Exercise data:
# # #

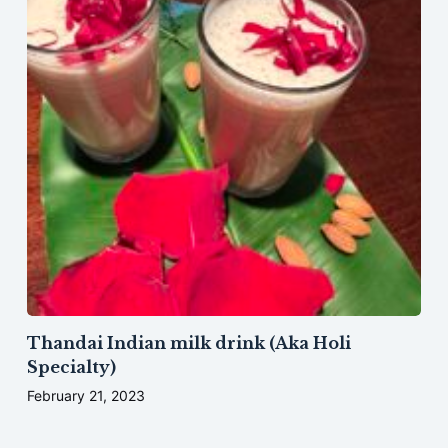
Thandai Indian milk drink (Aka Holi
Specialty)
February 21, 2023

# # #

Take the listing above and print it exactly, apart from the pictures.

Exercise response:
Thandai Indian milk drink (Aka Holi
Specialty)
February 21, 2023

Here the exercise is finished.